▶ **Task instructions**: Among the lines below, take the one holding "Wie löse ich ein Rezept ein?", the one holding "イン、移動ロボットを応用先と", and all lines between them. Set them down exactly.

Saved entries:
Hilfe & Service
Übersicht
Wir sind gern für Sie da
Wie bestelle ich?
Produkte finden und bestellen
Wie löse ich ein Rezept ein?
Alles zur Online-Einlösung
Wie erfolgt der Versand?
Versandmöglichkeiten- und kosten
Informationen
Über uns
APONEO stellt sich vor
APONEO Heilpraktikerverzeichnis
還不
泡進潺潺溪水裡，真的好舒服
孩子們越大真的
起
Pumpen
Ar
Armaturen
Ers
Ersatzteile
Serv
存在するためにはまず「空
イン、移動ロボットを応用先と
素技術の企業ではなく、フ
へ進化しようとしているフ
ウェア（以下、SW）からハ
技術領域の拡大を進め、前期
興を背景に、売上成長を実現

▶ **Output for this task**:
Wie löse ich ein Rezept ein?
Alles zur Online-Einlösung
Wie erfolgt der Versand?
Versandmöglichkeiten- und kosten
Informationen
Über uns
APONEO stellt sich vor
APONEO Heilpraktikerverzeichnis
還不
泡進潺潺溪水裡，真的好舒服
孩子們越大真的
起
Pumpen
Ar
Armaturen
Ers
Ersatzteile
Serv
存在するためにはまず「空
イン、移動ロボットを応用先と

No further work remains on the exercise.